Czynsz w Berlinie nie wzrośnie przez dwa lata

Jak informuje forsal.pl, w styczniu 2020 roku berliński parlament przegłosował ustawę wprowadzającą zakaz podwyżek czynszu za wynajem mieszkania na dwa lata. Za ustawą opowiedzieli się przedstawiciele koalicji Lewicy, Zielonych i SPD. Czynsze nie wzrosną do 2022 roku, a potem możliwa będzie podwyżka najwyżej o 1,3% rocznie i to jedynie do pewnego limitu. "Najwyższa wartość określona przez parlament wynosi 9,80 euro za metr kwadratowy (bez kosztów eksploatacji). Jeśli mieszkanie jest umeblowane i sprzęt spełnia określone kryteria, to czynsz może zostać podniesiony o jedno euro za metr kwadratowy. Umowy wynajmu mieszkań muszą od tej pory uwzględniać limity" - informuje forsal.pl.

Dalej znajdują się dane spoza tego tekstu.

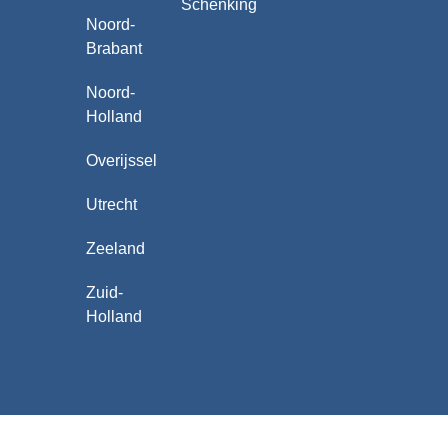
Schenking
Noord-
Brabant
Noord-
Holland
Overijssel
Utrecht
Zeeland
Zuid-
Holland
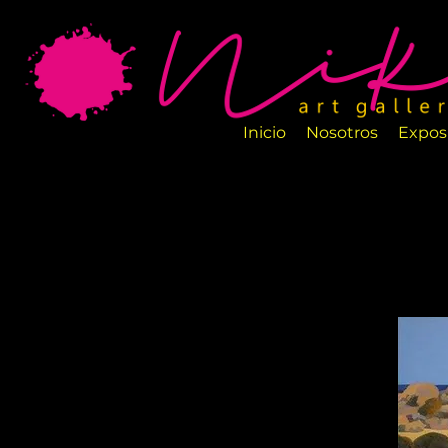
La Galería de Arte Nika es un nuevo espa
salas están perfectamente diseñadas par
artesanos.
Inicio
Nosotros
Expos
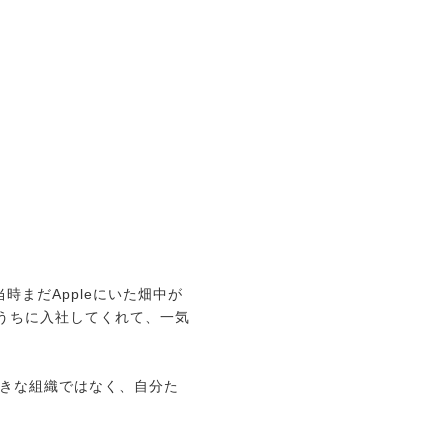
時まだAppleにいた畑中が
いうちに入社してくれて、一気
大きな組織ではなく、自分た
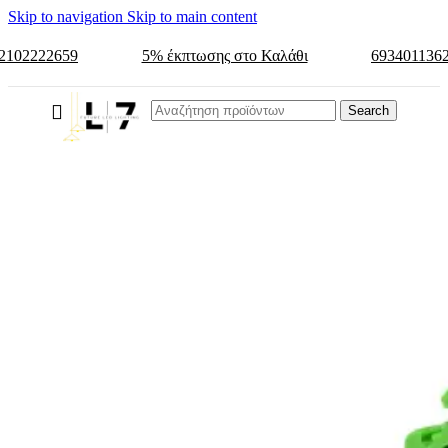
Skip to navigation
Skip to main content
2102222659
5% έκπτωσης στο Καλάθι
693401136
Search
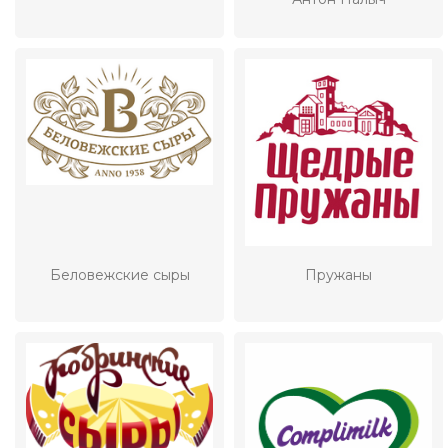
Беловежские сыры
Пружаны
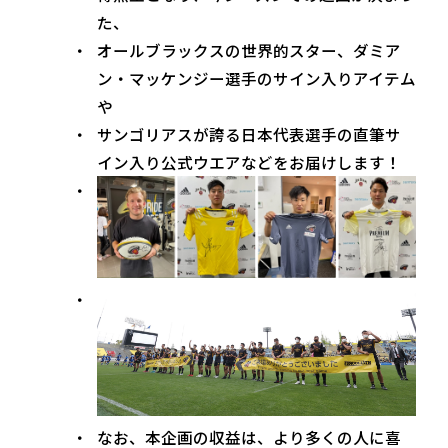
た、
オールブラックスの世界的スター、ダミア
ン・マッケンジー選手のサイン入りアイテム
や
サンゴリアスが誇る日本代表選手の直筆サ
イン入り公式ウエアなどをお届けします！
なお、本企画の収益は、より多くの人に喜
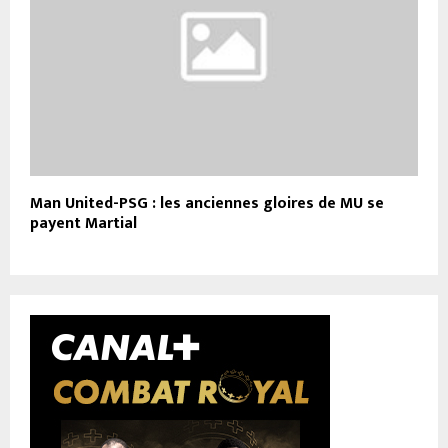
Man United-PSG : les anciennes gloires de MU se
payent Martial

Co więcej, wprowadzone przepisy wpłyną także na umowy zawarte jeszcze przed ich wejściem w życie. Jeśli czynsz określony w takich umowach o 20% przekracza określoną w przepisach kwotę, najemca może ubiegać się o jego obniżenie. Przepisy nie obowiązują jednak mieszkań oddanych do użytku po 1 stycznia 2014 roku. Mimo to mogą one poprawić napiętą sytuację na rynku mieszkań w Berlinie. "Wreszcie właściciele i najemcy mają równe prawa" - skomentowała przyjęcie przepisów Katrin Lompscher, minister rozwoju obszarów miejskich dla landu Berlin. Opozycja krytykuje jednak te zmiany, postrzegając je jako zagranie populistyczne i wyrażając obawy, że ustawa nie tylko nie zahamuje wzrostu czynszów, lecz zamiast tego utrudni budowę nowych mieszkań. Burkard Dregger, szef opozycyjnej partii CDU, zapowiada zaskarżenie ustawy do trybunału konstytucyjnego.

Czy czynsz powinien być odgórnie regulowany?

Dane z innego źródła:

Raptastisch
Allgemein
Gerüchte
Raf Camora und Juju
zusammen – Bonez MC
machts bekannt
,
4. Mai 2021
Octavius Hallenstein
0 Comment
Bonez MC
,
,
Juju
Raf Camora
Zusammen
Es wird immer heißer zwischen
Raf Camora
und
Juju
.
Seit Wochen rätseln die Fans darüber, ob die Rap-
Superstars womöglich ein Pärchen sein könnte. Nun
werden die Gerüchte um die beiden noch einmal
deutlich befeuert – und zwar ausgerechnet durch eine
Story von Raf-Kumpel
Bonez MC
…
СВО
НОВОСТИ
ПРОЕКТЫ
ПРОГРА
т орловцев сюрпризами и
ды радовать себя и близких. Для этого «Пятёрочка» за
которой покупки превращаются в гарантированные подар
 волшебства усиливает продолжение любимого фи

Sytuacja na niemieckim rynku mieszkań rzeczywiście jest bardzo poważna i aż woła o interwencję. "Z około 40 mln niemieckich gospodarstw domowych większość - 57 proc. - zajmują mieszkania na wynajem. Ich właścicielami zazwyczaj nie są osoby prywatne, tylko wyspecjalizowane przedsiębiorstwa. W dużych miastach odsetek ten jest jeszcze wyższy i wynosi 73 proc. W ostatnich latach czynsze wyraźnie rosły. W Berlinie ten trend należał do najbardziej gwałtownych" - relacjonuje forsal.pl. W Niemczech są jednak miasta jeszcze droższe pod tym względem, np. Hamburg. Tego rodzaju problemy dotykają każdą metropolię, do której zjeżdżają w celu podjęcia pracy lub nauki ludzie z całego kraju, a nawet z krajów okolicznych. Także w Warszawie, Krakowie czy Poznaniu można zaobserwować początki tego zjawiska.

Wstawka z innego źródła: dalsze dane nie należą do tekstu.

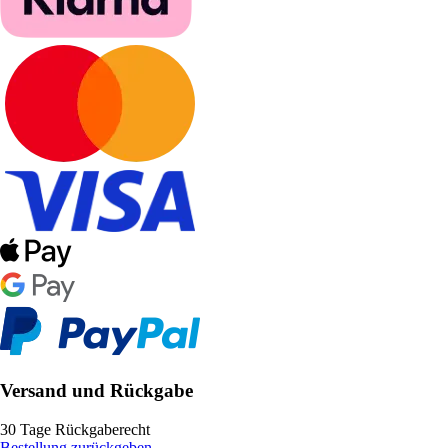
Versand und Rückgabe
30 Tage Rückgaberecht
Bestellung zurückgeben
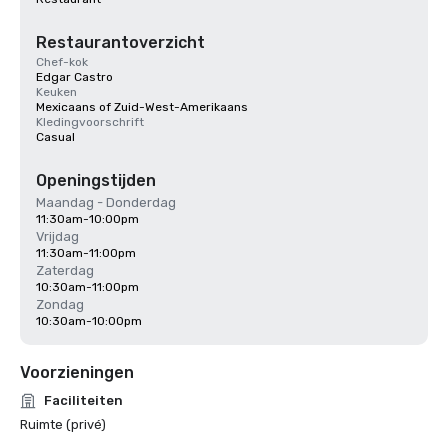
Restaurantoverzicht
Chef-kok
Edgar Castro
Keuken
Mexicaans of Zuid-West-Amerikaans
Kledingvoorschrift
Casual
Openingstijden
Maandag - Donderdag
11:30am-10:00pm
Vrijdag
11:30am-11:00pm
Zaterdag
10:30am-11:00pm
Zondag
10:30am-10:00pm
Voorzieningen
Faciliteiten
Ruimte (privé)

Procesy te wiążą się również z gentryfikacją, czyli stopniowym przejmowaniem przestrzeni miejskiej przez bogatych inwestorów, co skutkuje deficytem miejsc mieszkalnych dla zwykłych obywateli. Jednym ze źródeł podwyżek czynszu jest właśnie to zjawisko. "W ogólnym zarysie oznacza ono proces przekształcenia danego kwartału miasta (np. dzielnicy) z przestrzeni społecznej w obszar całkowicie skomercjalizowany i podlegający jedynie "rynkowej" kontroli" - informuje portal rozbrat.org. Gdy czynsz rośnie, bezbronni lokatorzy pozostają na lodzie.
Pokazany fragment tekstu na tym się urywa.